Hemofilie en HIV

Wat is hemofilie en hoe sluit het samen met hiv?

Voorafgaand aan een routinematige screening van de donorbloedvoorziening, kregen mensen die bloed en bloedproducten kregen een aanzienlijk risico op het krijgen van HIV . Sinds het vroegste deel van de aidscrisis in de jaren tachtig en negentig werd het risico van bloed-tot-bloedtransmissie zo hoog geacht dat het hemofiliepatiënten als een van de hoge risiconiveaus (een situatie die wereldwijd ter zeer bekende gevallen van Ricky Ray, Ryan White en Elizabeth Glaser).

Wat is hemofilie?

Hemofilie is een genetische bloedingsaandoening die wordt gekenmerkt door lagere dan normale stollingsfactoren die in het bloed circuleren. Met deze abnormaal lage niveaus van stollingsfactoren, is de bloedstolling verlengd waardoor de patiënt een risico loopt op abnormale bloedingen.

Mensen met hemofilie hebben vaak een ziekenhuisopname nodig om te bloeden in gewrichten zoals de ellebogen en knieën of abnormale bloedingen na een trauma of breuken in de huid. Omdat hemofilie genetisch gekoppeld is aan geslachtsbepalende genen, raakt hemofilie bijna uitsluitend mannen.

Waarom zijn Hemofilie en HIV geassocieerd?

Vóór 1992 was er geen screeningtool beschikbaar om te garanderen dat gedoneerde bloedproducten HIV-vrij waren. Helaas, mensen die leven met hemofilie vereisen regelmatige transfusies van stollingsfactoren om een ​​normaal bloedstollingssysteem te behouden.

Daarom werden die hemofiliepatiënten die vóór 1992 een niet-geteste en niet-gescreende stollingsfactor hadden, beschouwd als een extreem risico om HIV op te lopen via de bloedproducten die hun leven redden.

Om aan het toch al hoge risico toe te voegen, was de manier waarop de bloedtoevoer was samengevoegd, waarbij bloeddonaties van verschillende donoren willekeurig werden vermengd in plaats van eenvoudig op bloedgroep, wat betekent dat zelfs die donaties die negatief waren, besmet waren met HIV-geïnfecteerd bloed.

Het verhaal van Ricky Ray

Ricky Ray en zijn twee broers waren allemaal hemofiliepatiënten en kregen regelmatig bloedtransfusies om hun stollingssysteem in stand te houden.

Helaas sloten alle drie HIV-patiënten HIV-besmette bloedproducten af. Ze waren niet alleen.

Meer dan 10.000 mensen met hemofilie slikten op deze manier HIV op tijdens de eerste delen van de epidemie. Wat de zaken nog erger maakte, was dat later werd onthuld dat agentschappen waarschuwingen negeerden dat HIV zich snel door de hemofiliepopulatie verspreidde en niets deden om donoren vooraf te screenen.

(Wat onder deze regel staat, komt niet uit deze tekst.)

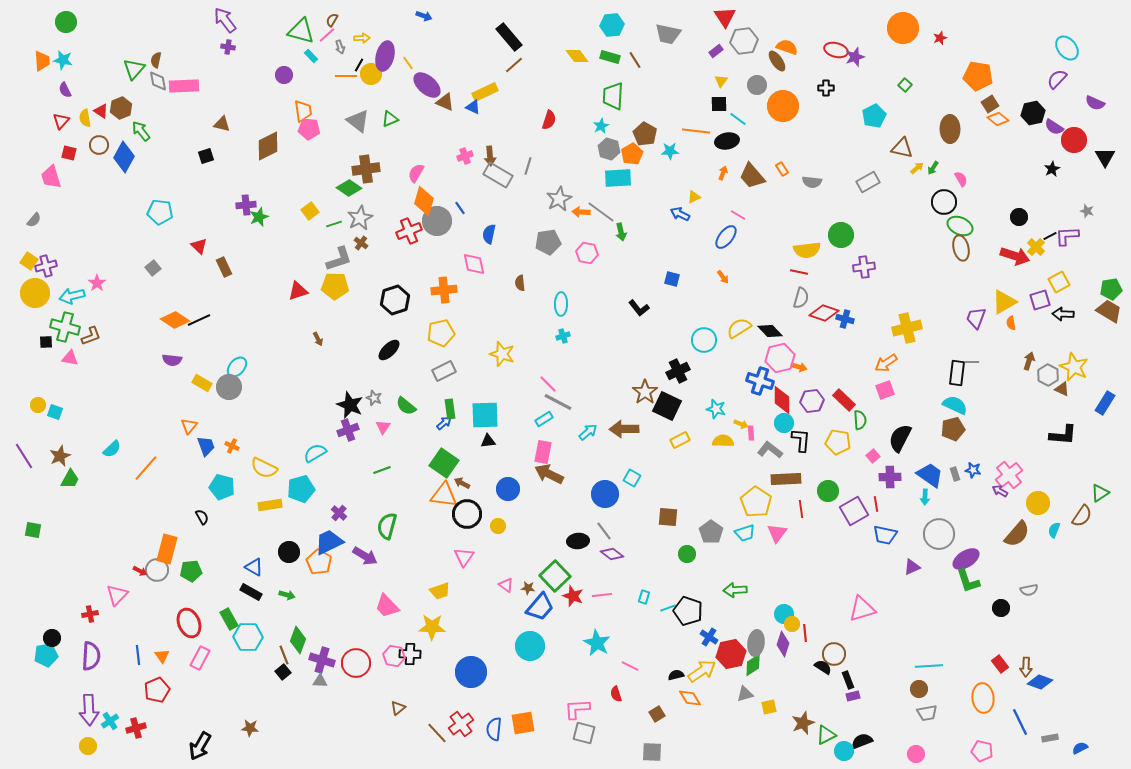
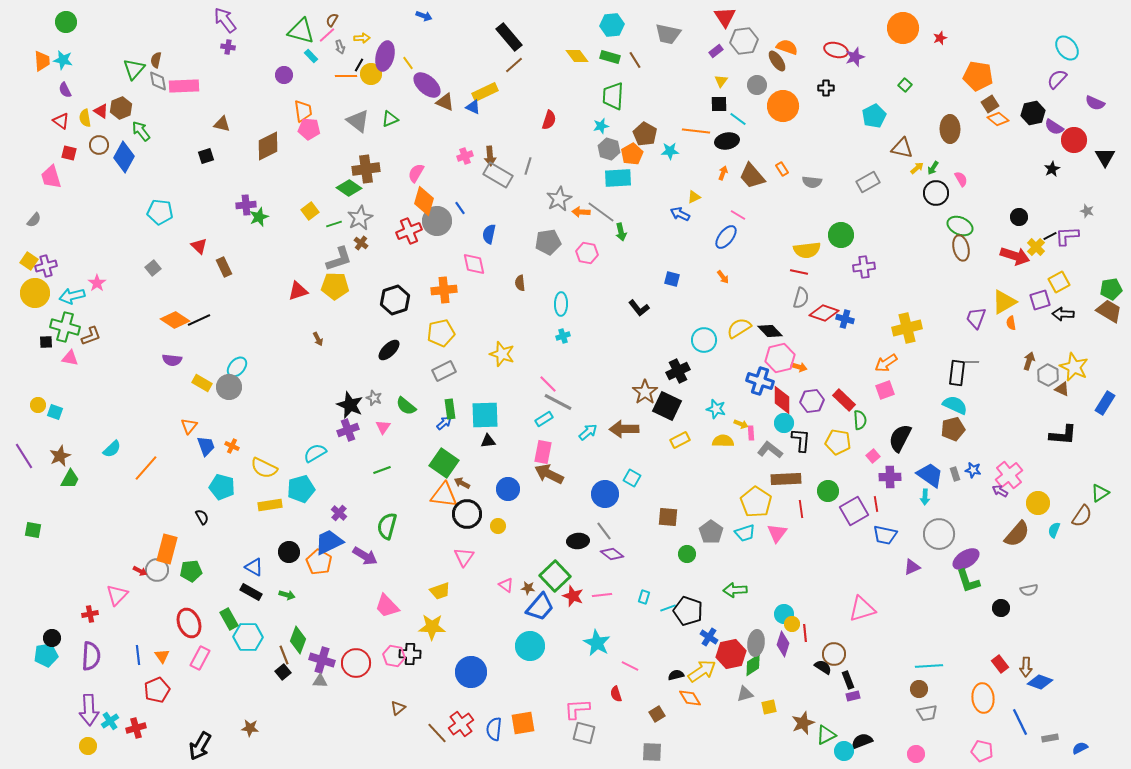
red triangle at (61, 121): rotated 36 degrees counterclockwise
cyan star at (601, 126): rotated 14 degrees clockwise
black circle at (944, 202): moved 8 px left, 9 px up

Het verhaal van Ricky Ray is tragisch. Nadat de diagnose Hiv gesteld was, werden Ricky en zijn broers van school gestuurd omdat ze vreesden dat ze hun hiv onder andere studenten zouden verspreiden. Uiteindelijk werden ze gedwongen om onder te duiken nadat hun huis was afgebrand door onbekende aanvallers.

Zo schandalig was deze onrechtvaardigheid dat het Congres in 1998 de Ricky Ray Hemophilia Relief Fund Act overnam, waarbij restitutie werd betaald aan die hemofiliepatiënten die HIV opnamen van 1 juli 1982 tot 31 december 1987.

Wat is de status van hemofilie en HIV vandaag?

Tegenwoordig zijn er uitgebreide screeningtools die voorkomen dat met HIV besmet bloed in de bloedtoevoer terechtkomt.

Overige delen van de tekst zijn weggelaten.